The following blog was originally posted by Maritsa Patrinos on the Buzzfeed website and is published here in it’s entirety with only slight editorial modifications.
- Drama improves students’ public speaking skills
The more students are able to speak in front of people, the better they get at it. Volume, enunciation, pitch, inflection — these skills come in handy in life and they can teach students how to recover with grace when they mess up.
- Drama teaches students teamwork
School’s often try to teach this skill with group projects, but it isn’t nearly as effective. In theater, you learn to compromise and collaborate with many different kinds of people, or there’s no show. Theater people know — every individual is valuable, not just the stars.

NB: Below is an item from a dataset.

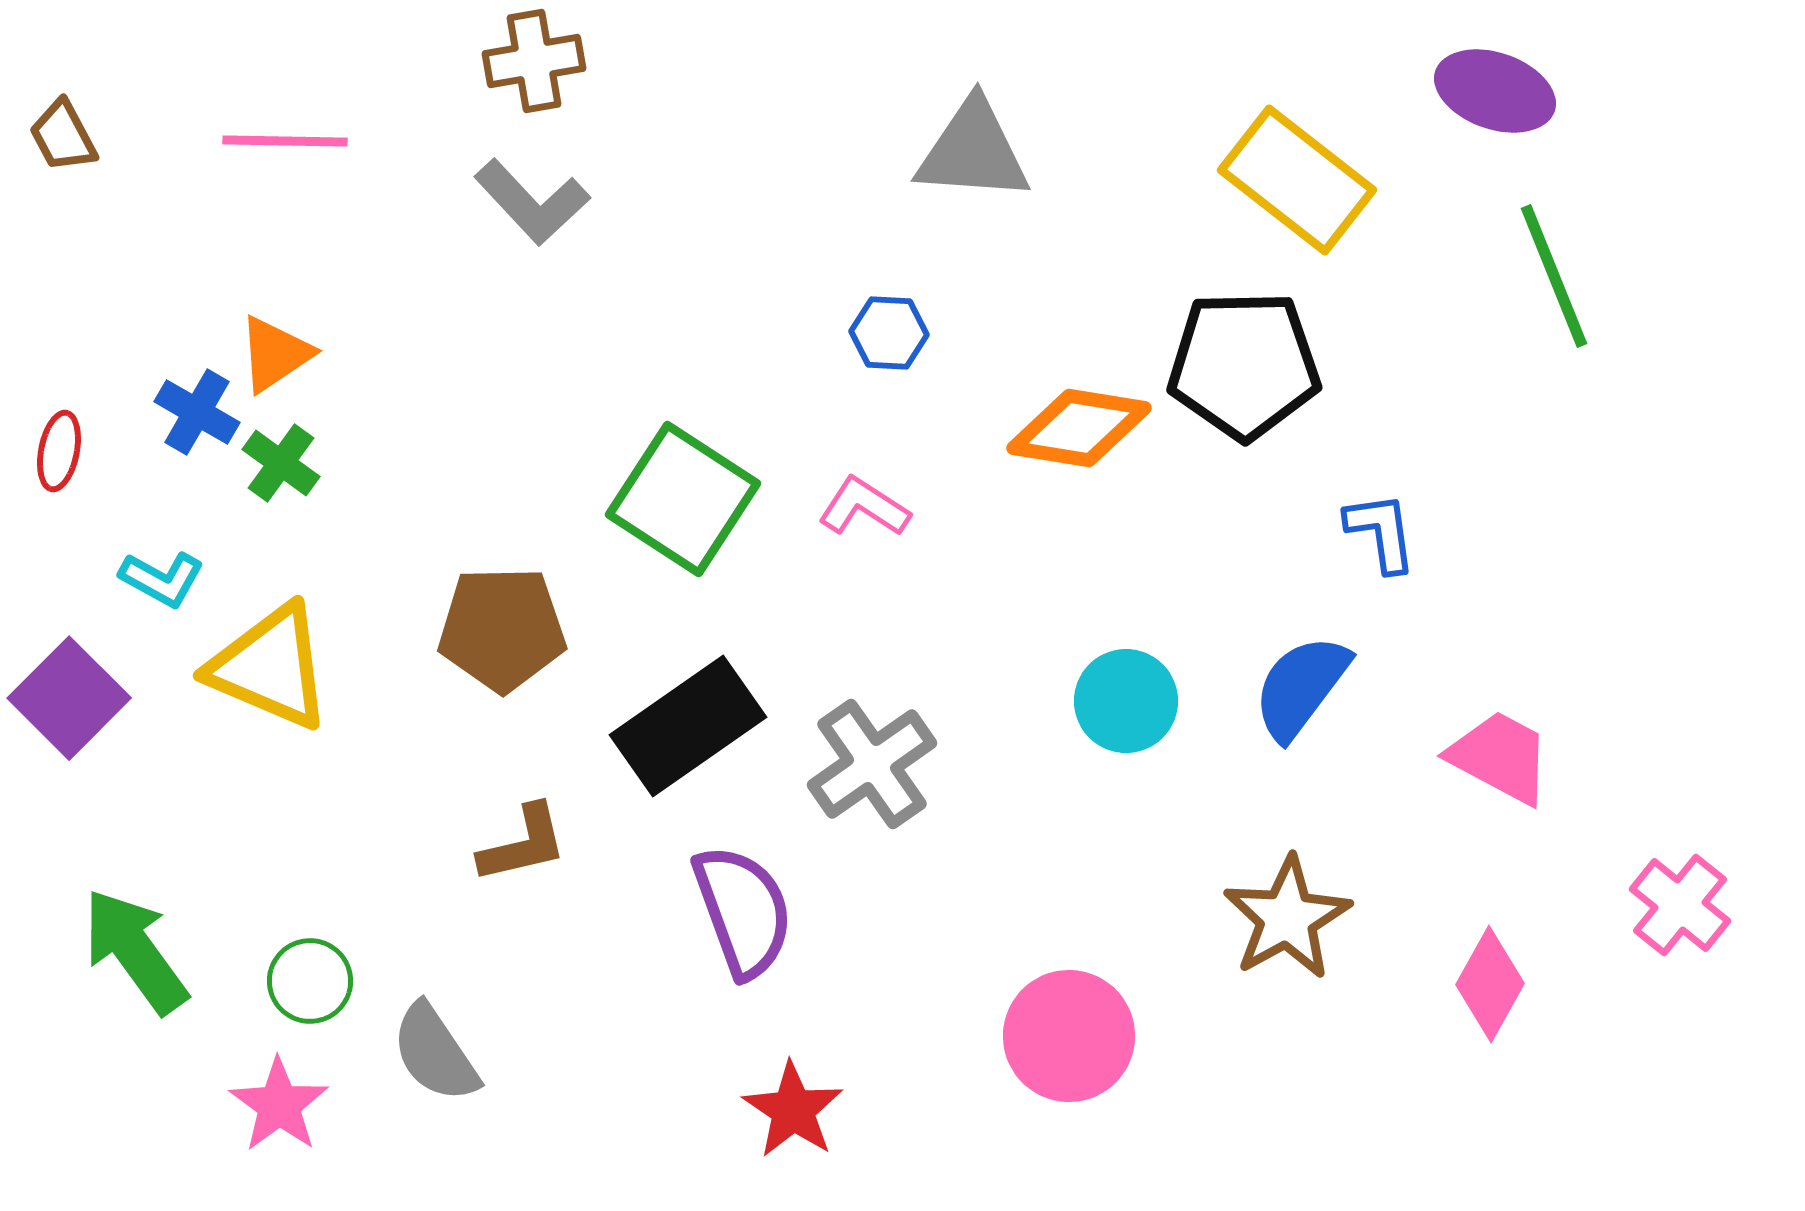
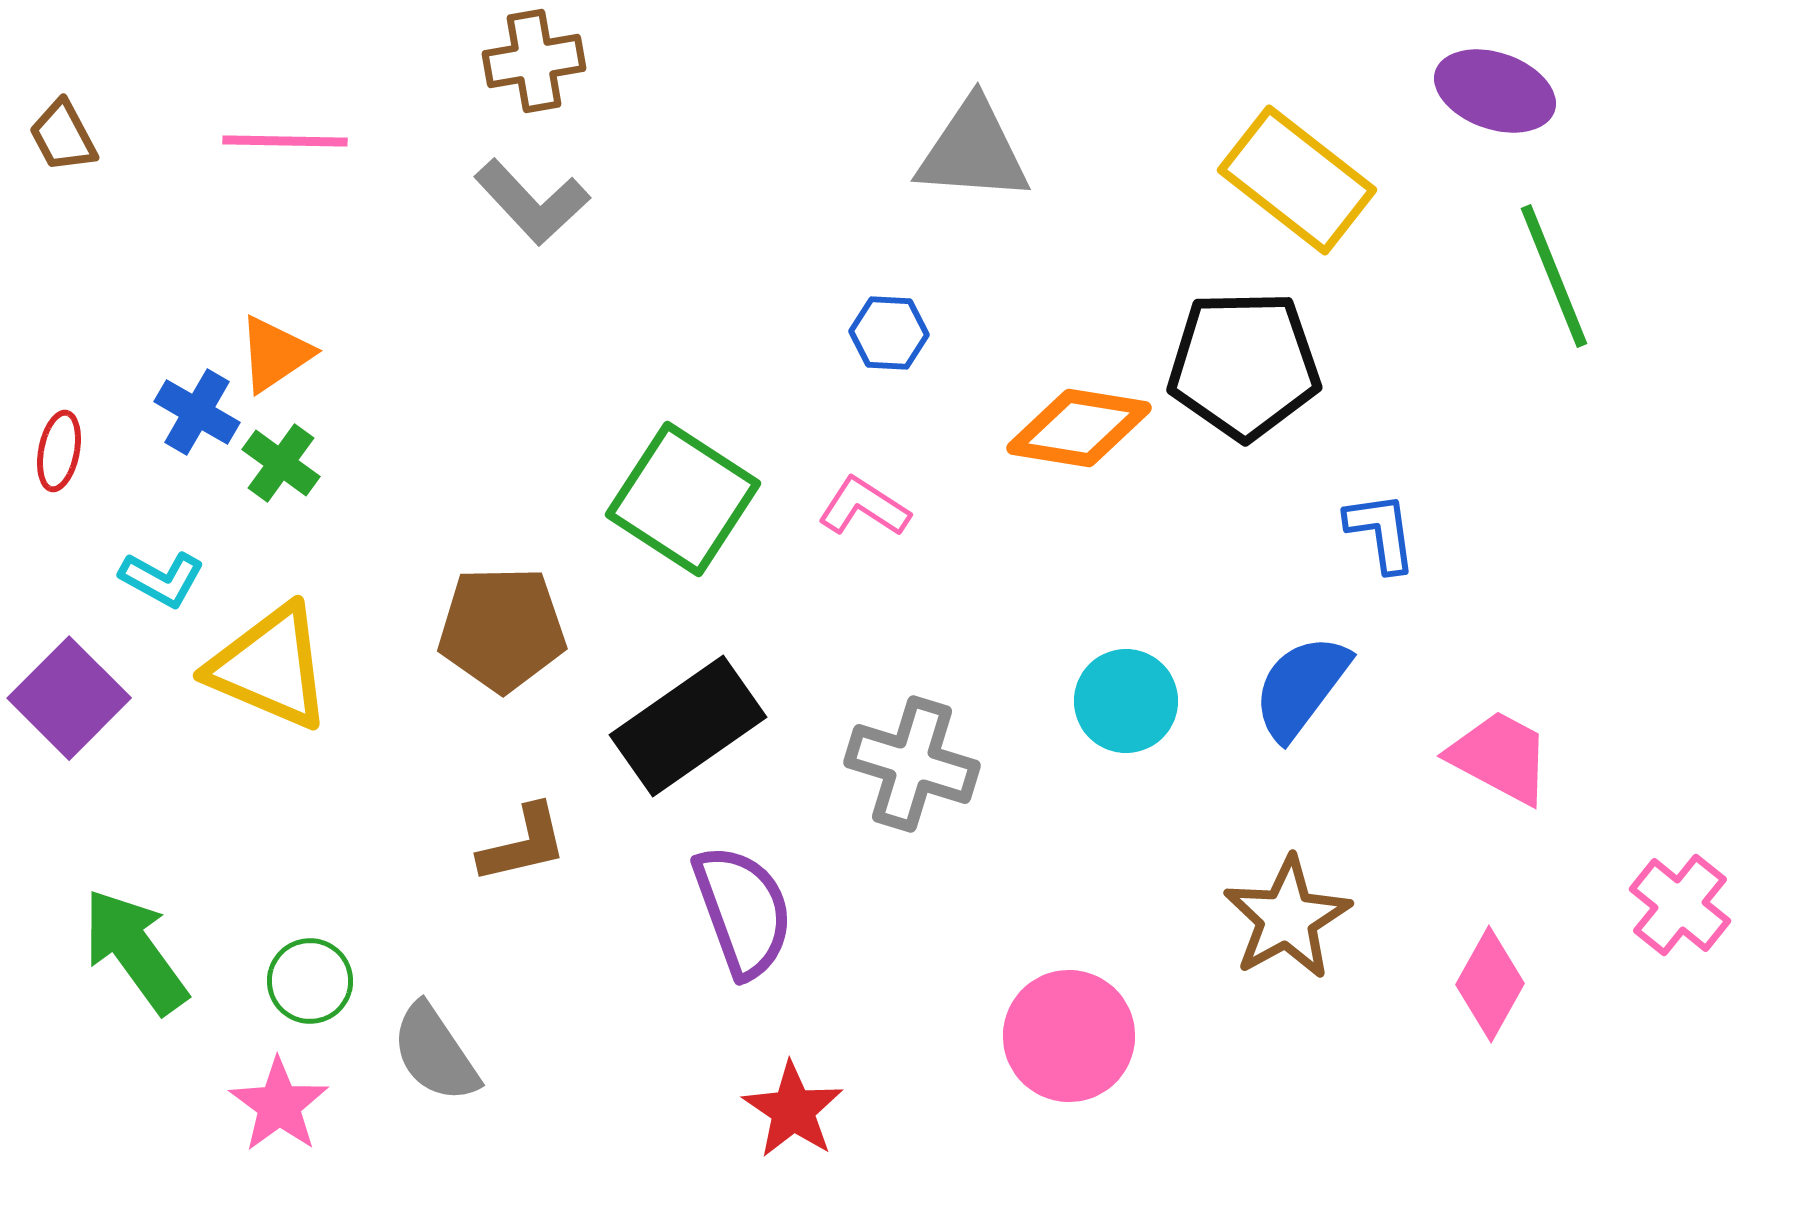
gray cross: moved 40 px right; rotated 38 degrees counterclockwise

- Drama makes students more empathetic
Studying a character in-depth over the months it takes to put on a show is a unique experience students don’t usually have the time to explore. When students immerse themselves in a story in theater, however, they walk away with a deeper understanding of people who can be very different.
- Drama helps students become masters of stress management
If students can learn how to put on a great show when seemingly everything goes wrong, they’ll be able to handle any college all-nighter or insane work presentation. They’ll be much more collected because they already know the payoff is worth the stress.
- Drama boosts student confidence levels
The theater environment is unique in that it supports and encourages students to be weird and try new things, even if they make fools of themselves. Learning to shed an ego is a skill few people are willing to commit to in the real world. Students will find more success when they are conditioned to embarrass themselves a little to find it.
- Drama teaches students humility
There often isn’t time for sugarcoating in theater. The spirit of theater is supportive, but students have to learn to deal with honest, critical feedback that they must meet with an open mind. They learn how to have their weaknesses pointed out and work on them without taking it personally.
- Drama helps students learn how to deal with rejection
Students who don’t get the part they want in a play know the feeling of heartbreak. Coincidentally, being an adult is also full of ups and downs (you may not always get that dream job or house). Learning how to bounce back from disappointment and learning how to play a supporting role are extremely valuable lessons for life.
- Drama helps students learn how to meet a deadline
In school there are make-up tests and project extensions, but in theater the show must always go on, whether or not student’s are ready. Being in a play teaches students (forces them, actually) to find creative ways of meeting deadlines and coming up with effective shortcuts in their work.
- Drama improves students’ reading skills
The great thing about theater is that one piece of text can be interpreted in numerous ways. Students will find new ways to approach analysis because they get to act it out instead of just reading it at a desk. Not to mention, there’s nothing like “have this memorized by next week” that will force students to improve their reading skills fast.
- Drama helps students gain a higher appreciation of the written and spoken word
Theater has informed culture all over the world throughout history. Studying it exposes students to many great works of literature and ideas they may not otherwise encounter. Even if students don’t end up pursuing it for the rest of their lives, there are few directions students can take in life that haven’t been influenced by the artform.
- Drama makes students more charismatic
Rehearsing lines and conversational speech (and watching their peers do it) can benefit the way students socialize. But besides just acting, much of working in theater is about communication. So many people need to work together for such a massive project, that students are forced to master those skills in order for it to work.
- Drama improves students’ memorization skills
It’s a lot more than just remembering words and lighting cues. The memorization tricks students teach themselves, and the way they learn to multitask on stage can inform the ways they study, work, and organize their minds later on in life.
- Drama keeps students physically active
For a lot of students who aren’t drawn to the sports scene, it can be hard to find a good outlet for physical activity. But whether it’s dance choreography, building sets, or changing scenery, theater is very physically demanding. The difference is that students are having so much fun, they don’t notice how they’re staying in shape.
- It provides students with adult-like responsibilities
For many students, theater is their first exposure to behaving professionally. They have to make a good impression, show enthusiasm, work hard, compromise, keep their emotions in check, support their peers, and treat their superiors with respect. These are skills students have to master if they want to be taken seriously in their adult lives.